Question

Gallium is produced by the electrolysis of a solution made by dissolving gallium oxide in concentrated NaOH(aq). Calculate the amount of Ga(s) that can be deposited from a Ga(III) solution using a current of 0.590 A that flows for 30.0 min.

Answer 1

Answer: 0.256 g

Explanation:

The deposition of Ga from Ga(III) solution

$Ga^{3+}+3e^-\rightarrow Ga$

According to mole concept:

1 mole of an atom contains $6.022\times 10^{23}$ number of particles.

We know that:

Charge on 1 electron = $1.6\times 10^{-19}C$

Charge on 1 mole of electrons = $1.6\times 10^{-19}\times 6.022\times 10^{23}=96500C$

$I=\frac{q}{t}$

where,

I = current passed = 0.590 A

q = total charge = ?

t = time required = 30.0 min = 1800 s (1min=60s)

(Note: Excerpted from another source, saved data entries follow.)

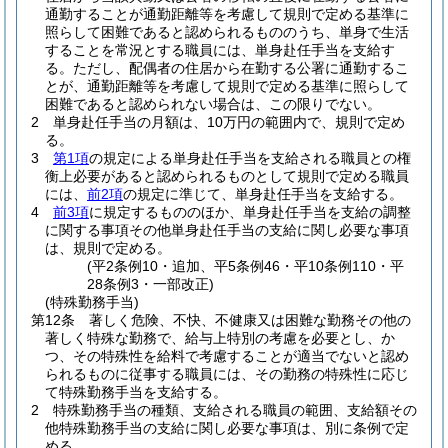
通勤することが通勤距離等を考慮して規則で定める基準に
照らして困難であると認められるもののうち、単身で生活
することを常況とする職員には、単身赴任手当を支給す
る。
ただし、配偶者の住居から在勤する公署に通勤するこ
とが、通勤距離等を考慮して規則で定める基準に照らして
困難であると認められない場合は、この限りでない。
2
単身赴任手当の月額は、10万円の範囲内で、規則で定め
る。
3
第1項
の規定による単身赴任手当を支給される職員との権
衡上必要があると認められるものとして規則で定める職員
には、
前2項
の規定に準じて、単身赴任手当を支給する。
4
前3項
に規定するもののほか、単身赴任手当を支給の調整
に関する事項その他単身赴任手当の支給に関し必要な事項
は、規則で定める。
(平2条例10・追加、平5条例46・平10条例110・平
28条例3・一部改正)
(特殊勤務手当)
第12条
著しく危険、不快、不健康又は困難な勤務その他の
著しく特殊な勤務で、給与上特別の考慮を必要とし、か
つ、その特殊性を給料で考慮することが適当でないと認め
られるものに従事する職員には、その勤務の特殊性に応じ
て特殊勤務手当を支給する。
2
特殊勤務手当の種類、支給される職員の範囲、支給額その
他特殊勤務手当の支給に関し必要な事項は、別に条例で定
める。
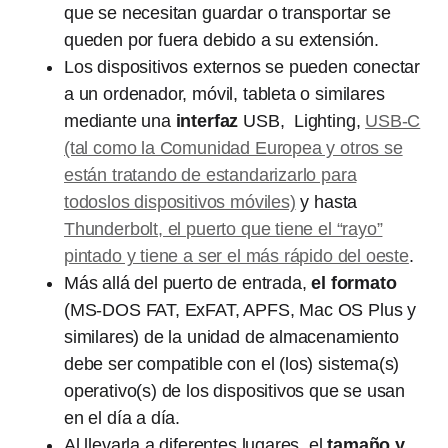
que se necesitan guardar o transportar se
queden por fuera debido a su extensión.
Los dispositivos externos se pueden conectar
a un ordenador, móvil, tableta o similares
mediante una
interfaz
USB, Lighting,
USB-C
(tal como la Comunidad Europea y otros se
están tratando de estandarizarlo para
todoslos dispositivos móviles)
y hasta
Thunderbolt, el puerto que tiene el “rayo”
pintado y tiene a ser el más rápido del oeste
.
Más allá del puerto de entrada,
el formato
(MS-DOS FAT, ExFAT, APFS, Mac OS Plus y
similares) de la unidad de almacenamiento
debe ser compatible con el (los) sistema(s)
operativo(s) de los dispositivos que se usan
en el día a día.
Al llevarla a diferentes lugares, el
tamaño y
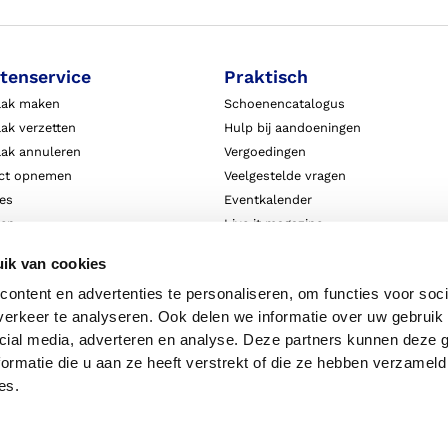
tenservice
Praktisch
aak maken
Schoenencatalogus
ak verzetten
Hulp bij aandoeningen
aak annuleren
Vergoedingen
ct opnemen
Veelgestelde vragen
ies
Eventkalender
ten
Live it magazine
ie en aansprakelijkheid
Klantverhalen
ik van cookies
Algemene Bedrijfsinformatie
ontent en advertenties te personaliseren, om functies voor soci
Algemene voorwaarden
erkeer te analyseren. Ook delen we informatie over uw gebruik 
Privacy
cial media, adverteren en analyse. Deze partners kunnen deze
ormatie die u aan ze heeft verstrekt of die ze hebben verzameld
es.
Disclaimer
Priv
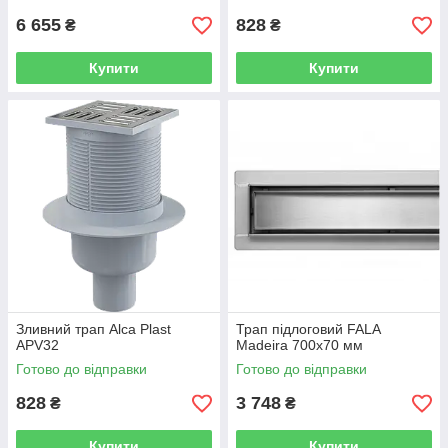
6 655
828
₴
₴
Купити
Купити
Зливний трап Alca Plast
Трап підлоговий FALA
APV32
Madeira 700x70 мм
Готово до відправки
Готово до відправки
828
3 748
₴
₴
Купити
Купити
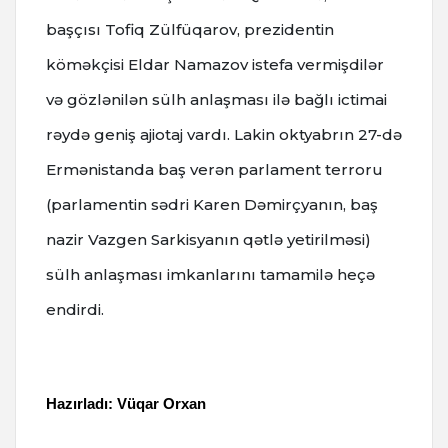
başçısı Tofiq Zülfüqarov, prezidentin
köməkçisi Eldar Namazov istefa vermişdilər
və gözlənilən sülh anlaşması ilə bağlı ictimai
rəydə geniş ajiotaj vardı.
Lakin oktyabrın 27-də
Ermənistanda baş verən parlament terroru
(parlamentin sədri Karen Dəmirçyanın, baş
nazir Vazgen Sarkisyanın qətlə yetirilməsi)
sülh anlaşması imkanlarını tamamilə heçə
endirdi.
Hazırladı: Vüqar Orxan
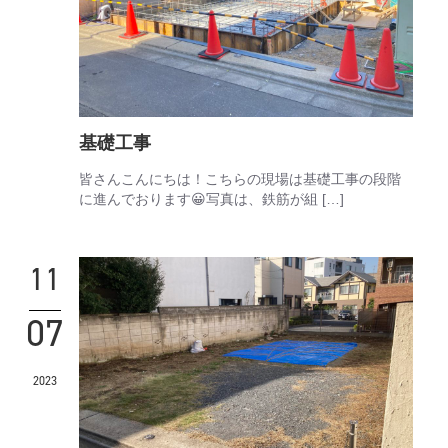
基礎工事
皆さんこんにちは！こちらの現場は基礎工事の段階
に進んでおります😀写真は、鉄筋が組 […]
11
07
2023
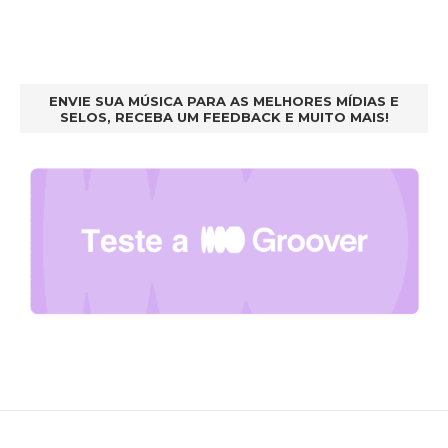
ENVIE SUA MÚSICA PARA AS MELHORES MÍDIAS E
SELOS, RECEBA UM FEEDBACK E MUITO MAIS!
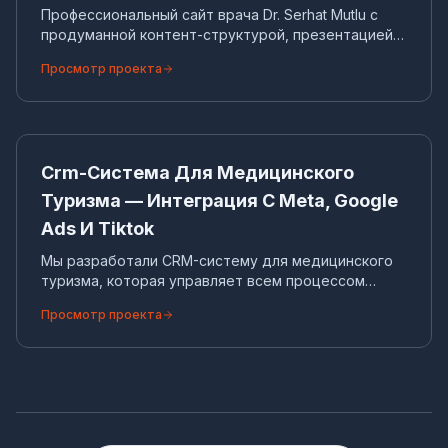
Профессиональный сайт врача Dr. Serhat Mutlu с
продуманной контент-структурой, презентацией
услуг и усилением органического трафика.
Просмотр проекта
CR
CRM-СИСТЕМА
Crm-Система Для Медицинского
Туризма — Интеграция С Meta, Google
Ads И Tiktok
Мы разработали CRM-систему для медицинского
туризма, которая управляет всем процессом
взаимодействия с международными пациентами
Просмотр проекта
— от первого контакта (WhatsApp, Instagram, веб-
формы) до завершения лечения и проживания,
предлагая поддержку нескольких валют и
автоматическое распределение задач.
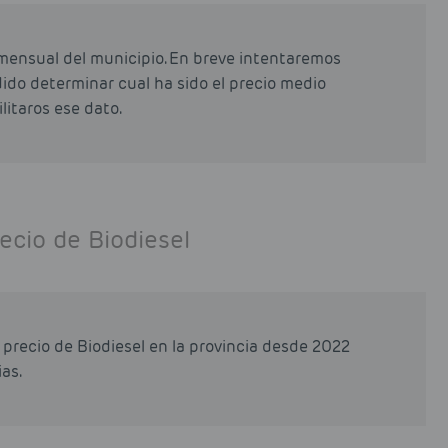
mensual del municipio. En breve intentaremos
odido determinar cual ha sido el precio medio
litaros ese dato.
ecio de Biodiesel
precio de Biodiesel en la provincia desde 2022
as.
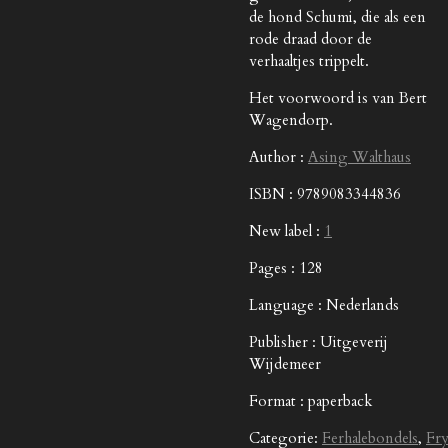
de hond Schumi, die als een
rode draad door de
verhaaltjes trippelt.
Het voorwoord is van Bert
Wagendorp.
Author :
Asing Walthaus
ISBN : 9789083344836
New label :
1
Pages : 128
Language : Nederlands
Publisher : Uitgeverij
Wijdemeer
Format : paperback
Categorie:
Ferhalebondels
,
Fry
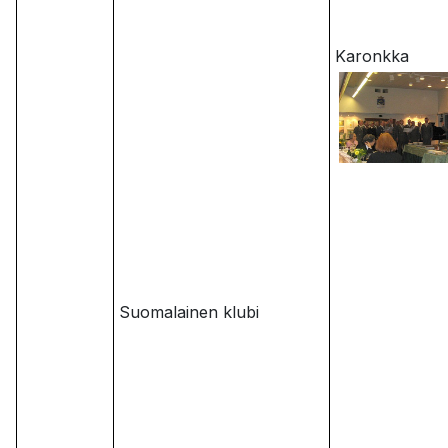
Karonkka
Suomalainen klubi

Putting values in above equation, we get:

$0.590A=\frac{q}{1800}\\\\q=1062C$

$Ga^{3+}+3e^-\rightarrow Ga$

$96500\times 3=289500C$ will deposit = 70 g of Gallium

$1062C$ will deposit = $\frac{70}{289500}\times 1062=0.256 g$ of Gallium

Thus 0.256 g of Ga(s) that can be deposited from a Ga(III) solution using a current of 0.590 A that flows for 30.0 min.